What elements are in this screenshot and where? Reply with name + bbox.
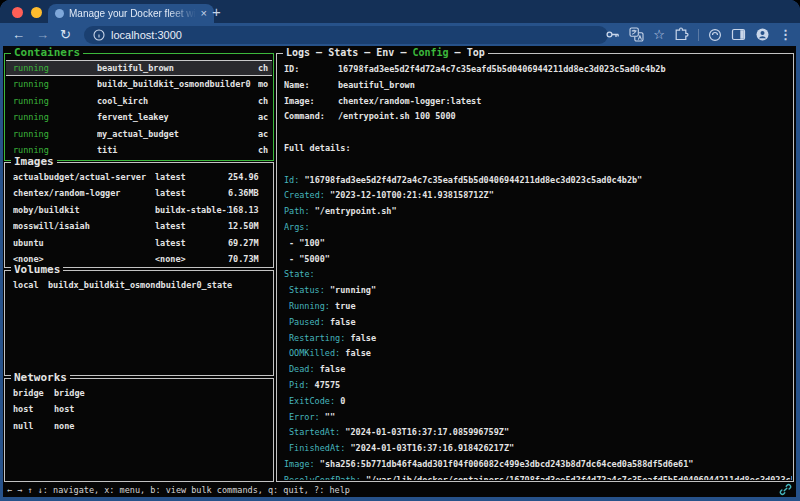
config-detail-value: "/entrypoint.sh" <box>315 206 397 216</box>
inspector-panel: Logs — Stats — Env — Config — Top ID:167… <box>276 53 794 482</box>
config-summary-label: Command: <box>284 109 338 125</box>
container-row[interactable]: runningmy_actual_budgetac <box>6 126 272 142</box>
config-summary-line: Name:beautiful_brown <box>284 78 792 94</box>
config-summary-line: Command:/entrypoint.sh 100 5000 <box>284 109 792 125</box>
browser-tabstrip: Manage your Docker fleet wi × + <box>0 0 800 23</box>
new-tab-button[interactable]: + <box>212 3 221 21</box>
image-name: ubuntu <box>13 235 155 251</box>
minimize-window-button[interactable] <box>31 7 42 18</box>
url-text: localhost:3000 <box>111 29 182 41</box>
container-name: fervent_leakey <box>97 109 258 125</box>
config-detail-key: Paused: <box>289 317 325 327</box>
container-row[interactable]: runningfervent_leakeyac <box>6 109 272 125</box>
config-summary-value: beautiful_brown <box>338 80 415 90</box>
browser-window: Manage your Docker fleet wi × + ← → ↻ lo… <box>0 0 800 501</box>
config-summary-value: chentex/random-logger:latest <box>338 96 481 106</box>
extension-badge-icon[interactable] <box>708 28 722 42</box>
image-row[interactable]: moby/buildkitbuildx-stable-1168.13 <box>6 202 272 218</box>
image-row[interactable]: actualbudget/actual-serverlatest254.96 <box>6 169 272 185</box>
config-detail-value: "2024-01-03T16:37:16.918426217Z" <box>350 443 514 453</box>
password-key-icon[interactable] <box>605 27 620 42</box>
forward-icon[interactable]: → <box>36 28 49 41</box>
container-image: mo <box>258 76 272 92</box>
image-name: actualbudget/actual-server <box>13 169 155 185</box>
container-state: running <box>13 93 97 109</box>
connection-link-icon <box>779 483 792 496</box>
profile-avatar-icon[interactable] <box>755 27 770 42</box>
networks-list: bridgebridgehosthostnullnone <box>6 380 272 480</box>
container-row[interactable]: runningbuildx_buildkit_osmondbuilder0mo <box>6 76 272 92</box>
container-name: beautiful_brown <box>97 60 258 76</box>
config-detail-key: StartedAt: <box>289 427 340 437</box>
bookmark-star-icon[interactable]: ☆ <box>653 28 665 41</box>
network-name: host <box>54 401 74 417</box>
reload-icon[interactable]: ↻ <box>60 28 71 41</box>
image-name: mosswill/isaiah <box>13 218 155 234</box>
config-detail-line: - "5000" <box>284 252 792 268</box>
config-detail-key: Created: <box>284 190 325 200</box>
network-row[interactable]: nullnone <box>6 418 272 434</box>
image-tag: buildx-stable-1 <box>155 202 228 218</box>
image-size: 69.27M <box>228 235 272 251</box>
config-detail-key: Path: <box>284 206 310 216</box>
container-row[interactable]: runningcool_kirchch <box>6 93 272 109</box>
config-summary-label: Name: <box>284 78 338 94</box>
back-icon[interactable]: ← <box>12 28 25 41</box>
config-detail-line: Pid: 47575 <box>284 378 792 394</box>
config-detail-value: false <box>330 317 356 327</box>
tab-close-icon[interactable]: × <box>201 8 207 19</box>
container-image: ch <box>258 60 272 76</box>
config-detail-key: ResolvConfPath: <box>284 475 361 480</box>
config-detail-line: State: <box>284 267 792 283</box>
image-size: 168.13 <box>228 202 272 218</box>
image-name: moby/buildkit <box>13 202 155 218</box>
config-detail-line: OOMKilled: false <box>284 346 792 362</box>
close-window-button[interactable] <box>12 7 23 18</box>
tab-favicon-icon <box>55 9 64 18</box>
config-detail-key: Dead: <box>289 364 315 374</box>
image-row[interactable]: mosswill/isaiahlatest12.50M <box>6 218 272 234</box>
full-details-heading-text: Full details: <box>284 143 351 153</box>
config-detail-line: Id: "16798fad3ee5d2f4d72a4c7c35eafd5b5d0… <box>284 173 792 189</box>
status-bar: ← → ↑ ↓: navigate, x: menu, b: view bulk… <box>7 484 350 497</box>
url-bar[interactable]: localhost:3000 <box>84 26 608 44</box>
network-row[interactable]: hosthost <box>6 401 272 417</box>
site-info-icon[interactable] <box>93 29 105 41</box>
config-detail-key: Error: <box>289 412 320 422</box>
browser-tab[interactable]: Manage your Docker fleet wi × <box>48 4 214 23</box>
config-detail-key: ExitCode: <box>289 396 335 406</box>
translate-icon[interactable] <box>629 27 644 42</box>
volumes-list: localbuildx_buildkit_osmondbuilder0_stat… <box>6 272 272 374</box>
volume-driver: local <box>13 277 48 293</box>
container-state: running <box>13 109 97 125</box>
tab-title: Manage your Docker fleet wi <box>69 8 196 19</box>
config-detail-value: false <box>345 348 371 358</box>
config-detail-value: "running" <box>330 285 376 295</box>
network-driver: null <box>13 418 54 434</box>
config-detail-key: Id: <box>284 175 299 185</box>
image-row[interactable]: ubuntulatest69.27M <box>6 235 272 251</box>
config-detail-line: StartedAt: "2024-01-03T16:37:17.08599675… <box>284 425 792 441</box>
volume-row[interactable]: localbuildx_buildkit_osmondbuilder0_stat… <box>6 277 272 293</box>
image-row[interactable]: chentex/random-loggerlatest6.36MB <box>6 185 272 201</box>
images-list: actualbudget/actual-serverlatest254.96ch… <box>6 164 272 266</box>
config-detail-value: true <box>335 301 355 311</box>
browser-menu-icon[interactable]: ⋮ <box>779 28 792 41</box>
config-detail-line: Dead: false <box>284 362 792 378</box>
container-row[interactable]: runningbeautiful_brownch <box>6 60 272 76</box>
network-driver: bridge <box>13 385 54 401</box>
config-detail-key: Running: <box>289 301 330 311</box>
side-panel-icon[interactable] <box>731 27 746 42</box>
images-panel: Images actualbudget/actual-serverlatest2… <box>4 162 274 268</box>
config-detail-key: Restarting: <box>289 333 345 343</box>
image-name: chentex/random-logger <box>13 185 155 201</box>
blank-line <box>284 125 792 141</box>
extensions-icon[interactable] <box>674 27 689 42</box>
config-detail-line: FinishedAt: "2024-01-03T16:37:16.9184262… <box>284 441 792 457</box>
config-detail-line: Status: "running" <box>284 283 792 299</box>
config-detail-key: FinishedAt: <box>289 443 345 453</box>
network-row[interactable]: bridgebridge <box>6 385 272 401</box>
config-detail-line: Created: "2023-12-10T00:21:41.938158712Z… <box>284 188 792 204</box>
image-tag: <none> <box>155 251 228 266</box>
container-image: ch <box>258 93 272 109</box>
***
PROBLEM TO SOLVE »
Write out each entry exactly, images excluded.

ANSWER FOR THIS EXERCISE »
What elements are in this screenshot and where? Reply with name + bbox.
config-detail-value: "/entrypoint.sh" <box>315 206 397 216</box>
inspector-panel: Logs — Stats — Env — Config — Top ID:167… <box>276 53 794 482</box>
config-summary-label: Command: <box>284 109 338 125</box>
container-row[interactable]: runningmy_actual_budgetac <box>6 126 272 142</box>
config-summary-line: Name:beautiful_brown <box>284 78 792 94</box>
config-summary-line: Command:/entrypoint.sh 100 5000 <box>284 109 792 125</box>
browser-tabstrip: Manage your Docker fleet wi × + <box>0 0 800 23</box>
new-tab-button[interactable]: + <box>212 3 221 21</box>
image-name: ubuntu <box>13 235 155 251</box>
minimize-window-button[interactable] <box>31 7 42 18</box>
url-text: localhost:3000 <box>111 29 182 41</box>
container-name: fervent_leakey <box>97 109 258 125</box>
config-detail-key: Paused: <box>289 317 325 327</box>
container-row[interactable]: runningfervent_leakeyac <box>6 109 272 125</box>
config-summary-value: beautiful_brown <box>338 80 415 90</box>
browser-window: Manage your Docker fleet wi × + ← → ↻ lo… <box>0 0 800 501</box>
config-summary-value: chentex/random-logger:latest <box>338 96 481 106</box>
extension-badge-icon[interactable] <box>708 28 722 42</box>
image-row[interactable]: moby/buildkitbuildx-stable-1168.13 <box>6 202 272 218</box>
image-row[interactable]: actualbudget/actual-serverlatest254.96 <box>6 169 272 185</box>
config-detail-value: "2024-01-03T16:37:16.918426217Z" <box>350 443 514 453</box>
password-key-icon[interactable] <box>605 27 620 42</box>
forward-icon[interactable]: → <box>36 28 49 41</box>
container-image: mo <box>258 76 272 92</box>
image-name: actualbudget/actual-server <box>13 169 155 185</box>
container-state: running <box>13 93 97 109</box>
connection-link-icon <box>779 483 792 496</box>
profile-avatar-icon[interactable] <box>755 27 770 42</box>
networks-list: bridgebridgehosthostnullnone <box>6 380 272 480</box>
container-row[interactable]: runningbuildx_buildkit_osmondbuilder0mo <box>6 76 272 92</box>
container-name: beautiful_brown <box>97 60 258 76</box>
config-detail-key: StartedAt: <box>289 427 340 437</box>
bookmark-star-icon[interactable]: ☆ <box>653 28 665 41</box>
network-name: host <box>54 401 74 417</box>
reload-icon[interactable]: ↻ <box>60 28 71 41</box>
image-name: mosswill/isaiah <box>13 218 155 234</box>
config-detail-line: - "5000" <box>284 252 792 268</box>
config-detail-key: Created: <box>284 190 325 200</box>
network-row[interactable]: nullnone <box>6 418 272 434</box>
image-tag: buildx-stable-1 <box>155 202 228 218</box>
image-size: 69.27M <box>228 235 272 251</box>
config-detail-key: Path: <box>284 206 310 216</box>
container-row[interactable]: runningcool_kirchch <box>6 93 272 109</box>
config-summary-label: Name: <box>284 78 338 94</box>
back-icon[interactable]: ← <box>12 28 25 41</box>
config-detail-line: Pid: 47575 <box>284 378 792 394</box>
config-detail-value: false <box>330 317 356 327</box>
tab-close-icon[interactable]: × <box>201 8 207 19</box>
container-image: ch <box>258 60 272 76</box>
config-detail-key: ResolvConfPath: <box>284 475 361 480</box>
config-detail-line: State: <box>284 267 792 283</box>
image-size: 168.13 <box>228 202 272 218</box>
image-name: moby/buildkit <box>13 202 155 218</box>
config-detail-line: OOMKilled: false <box>284 346 792 362</box>
close-window-button[interactable] <box>12 7 23 18</box>
tab-favicon-icon <box>55 9 64 18</box>
config-detail-key: Dead: <box>289 364 315 374</box>
image-row[interactable]: mosswill/isaiahlatest12.50M <box>6 218 272 234</box>
full-details-heading-text: Full details: <box>284 143 351 153</box>
config-detail-line: Id: "16798fad3ee5d2f4d72a4c7c35eafd5b5d0… <box>284 173 792 189</box>
status-bar: ← → ↑ ↓: navigate, x: menu, b: view bulk… <box>7 484 350 497</box>
url-bar[interactable]: localhost:3000 <box>84 26 608 44</box>
network-row[interactable]: hosthost <box>6 401 272 417</box>
site-info-icon[interactable] <box>93 29 105 41</box>
config-detail-key: Error: <box>289 412 320 422</box>
browser-tab[interactable]: Manage your Docker fleet wi × <box>48 4 214 23</box>
config-detail-key: ExitCode: <box>289 396 335 406</box>
translate-icon[interactable] <box>629 27 644 42</box>
volumes-list: localbuildx_buildkit_osmondbuilder0_stat… <box>6 272 272 374</box>
volume-driver: local <box>13 277 48 293</box>
container-state: running <box>13 109 97 125</box>
tab-title: Manage your Docker fleet wi <box>69 8 196 19</box>
config-detail-value: false <box>345 348 371 358</box>
config-detail-value: "running" <box>330 285 376 295</box>
network-driver: null <box>13 418 54 434</box>
config-detail-key: Id: <box>284 175 299 185</box>
image-row[interactable]: ubuntulatest69.27M <box>6 235 272 251</box>
config-detail-line: StartedAt: "2024-01-03T16:37:17.08599675… <box>284 425 792 441</box>
volume-row[interactable]: localbuildx_buildkit_osmondbuilder0_stat… <box>6 277 272 293</box>
image-row[interactable]: chentex/random-loggerlatest6.36MB <box>6 185 272 201</box>
images-list: actualbudget/actual-serverlatest254.96ch… <box>6 164 272 266</box>
config-detail-value: true <box>335 301 355 311</box>
browser-menu-icon[interactable]: ⋮ <box>779 28 792 41</box>
config-detail-line: Dead: false <box>284 362 792 378</box>
container-row[interactable]: runningbeautiful_brownch <box>6 60 272 76</box>
network-driver: bridge <box>13 385 54 401</box>
config-detail-key: Running: <box>289 301 330 311</box>
side-panel-icon[interactable] <box>731 27 746 42</box>
images-panel: Images actualbudget/actual-serverlatest2… <box>4 162 274 268</box>
config-detail-key: Restarting: <box>289 333 345 343</box>
image-name: chentex/random-logger <box>13 185 155 201</box>
blank-line <box>284 125 792 141</box>
extensions-icon[interactable] <box>674 27 689 42</box>
config-detail-line: FinishedAt: "2024-01-03T16:37:16.9184262… <box>284 441 792 457</box>
config-detail-line: Status: "running" <box>284 283 792 299</box>
config-detail-key: FinishedAt: <box>289 443 345 453</box>
network-row[interactable]: bridgebridge <box>6 385 272 401</box>
config-detail-line: Created: "2023-12-10T00:21:41.938158712Z… <box>284 188 792 204</box>
image-tag: <none> <box>155 251 228 266</box>
container-image: ch <box>258 93 272 109</box>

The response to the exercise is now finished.